Kochane Siostry, Drodzy Członkowie i Członkinie Wspólnoty Apostolskiej św. Elżbiety, W ten wyjątkowy wieczór wpatrujemy się w betlejemski żłóbek i pochylamy się w zadumie nad tajemnicą Bożego Narodzenia.Przeżywamy radość bliskości Boga, który od wieków istniał, jako Słowo Ojca, a w Świętą Noc przybrał postać Dziecięcia. Jak czytamy w Prologu św. Jana: „Na początku było Słowo, a Słowo było u Boga i Bogiem było Słowo”(J 1, 1).

Oczekiwany od wieków Bóg stał się Człowiekiem i zamieszkał wśród nas, by dzielić ludzkie troski i radości, aby objawić wielką miłość i dać nam udział w swoim życiu. W Święta Bożego Narodzenia wracamy myślami do wydarzeń tamtej Nocy i z podziwem spoglądamy na Maryję, która przeszła trudną wędrówkę z Nazaretu położonego w Galilei do Betlejem w Judei. Podróż była niezwykle męcząca ze względu na niekorzystne warunki: długa droga i błogosławiony stan Maryi. Wierna Bożemu Słowu, w pokorze i posłuszeństwie wraz ze św. Józefem podjęła trud podróży, aby wypełnić powierzoną Jej misję. Ona nie oczekiwała wygody i zrozumienia u innych. Gdy nie zostali przyjęci w gospodzie, nie zniechęcili się tą sytuacją, ale wraz ze św. Józefem podjęli trud szukania miejsca i sposobności, by dać światu Tego, który na świat został posłany.

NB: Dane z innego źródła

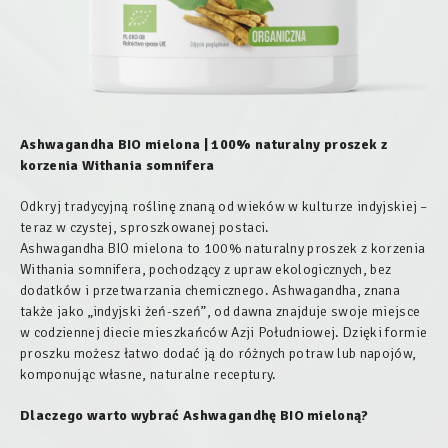
Ashwagandha BIO mielona | 100% naturalny proszek z
korzenia Withania somnifera
Odkryj tradycyjną roślinę znaną od wieków w kulturze indyjskiej –
teraz w czystej, sproszkowanej postaci.
Ashwagandha BIO mielona to 100% naturalny proszek z korzenia
Withania somnifera, pochodzący z upraw ekologicznych, bez
dodatków i przetwarzania chemicznego. Ashwagandha, znana
także jako „indyjski żeń-szeń”, od dawna znajduje swoje miejsce
w codziennej diecie mieszkańców Azji Południowej. Dzięki formie
proszku możesz łatwo dodać ją do różnych potraw lub napojów,
komponując własne, naturalne receptury.
Dlaczego warto wybrać Ashwagandhę
BIO
mieloną?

„Porodziła swego pierworodnego Syna, owinęła Go w pieluszki i położyła w żłobie, gdyż nie było dla nich miejsca w gospodzie” (Łk 2,7). Tej Nocy nikt nie czekał na Józefa i Maryję w Betlejem, nikt nie przygotował im miejsca w pięknym pałacu, nie wyszedł na powitanie. Bogaci i wielcy tego świata wzgardzili Nimi, dlatego Zbawiciel na miejsce swego narodzenia wybrał cichą, opuszczoną grotę w małym miasteczku. Tutaj dokonało się prawdziwe uniżenie Boga, który bezgranicznie umiłował człowieka i dla niego stał się Człowiekiem. Ten, który przyszedł by być Bogiem z nami, by obdarzyć nas swoją miłością, tej nocy nie zaznał miłości, nie był przyjęty z radością, nie doświadczył ciepła ludzkiego serca. Cicho i pokornie wszedł w warunki, jakie zaproponował Mu świat, doświadczając nędzy, odrzucenia i ludzkiej obojętności. Nie cofnął się przed ciemnością i chłodem betlejemskiej groty, ale wniósł w nią swoje światło i ciepło miłości.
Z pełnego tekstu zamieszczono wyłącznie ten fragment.